> **GOAL OF THE EXERCISE**: Would you return each entry exactly as written, omitting any pictures?

> **WORKING DATA**:
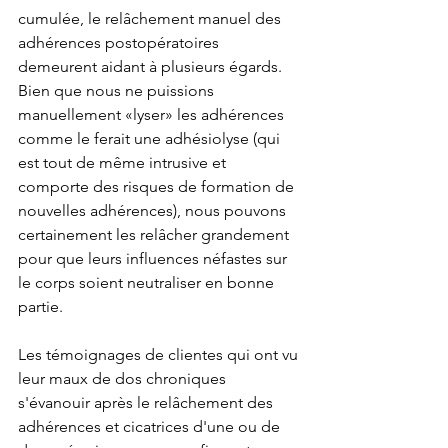
cumulée, le relâchement manuel des 
adhérences postopératoires 
demeurent aidant à plusieurs égards. 
Bien que nous ne puissions 
manuellement «lyser» les adhérences 
comme le ferait une adhésiolyse (qui 
est tout de même intrusive et 
comporte des risques de formation de 
nouvelles adhérences), nous pouvons 
certainement les relâcher grandement 
pour que leurs influences néfastes sur 
le corps soient neutraliser en bonne 
partie. 
Les témoignages de clientes qui ont vu 
leur maux de dos chroniques 
s'évanouir après le relâchement des 
adhérences et cicatrices d'une ou de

> **WORKED SOLUTION**:
cumulée, le relâchement manuel des 
adhérences postopératoires 
demeurent aidant à plusieurs égards. 
Bien que nous ne puissions 
manuellement «lyser» les adhérences 
comme le ferait une adhésiolyse (qui 
est tout de même intrusive et 
comporte des risques de formation de 
nouvelles adhérences), nous pouvons 
certainement les relâcher grandement 
pour que leurs influences néfastes sur 
le corps soient neutraliser en bonne 
partie. 
Les témoignages de clientes qui ont vu 
leur maux de dos chroniques 
s'évanouir après le relâchement des 
adhérences et cicatrices d'une ou de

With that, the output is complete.